[Source records]
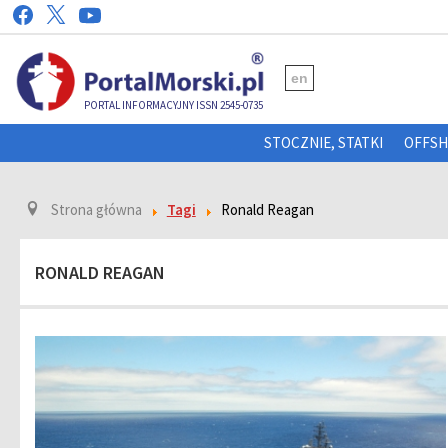
en
PORTAL INFORMACYJNY ISSN 2545-0735
STOCZNIE, STATKI
OFFS
Strona główna
Tagi
Ronald Reagan
RONALD REAGAN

▸ Exercise brief
What you return must match, line for line, the data from the line containing "Strona główna" to its end, both ends included.

▸ The completed task
Strona główna
Tagi
Ronald Reagan
RONALD REAGAN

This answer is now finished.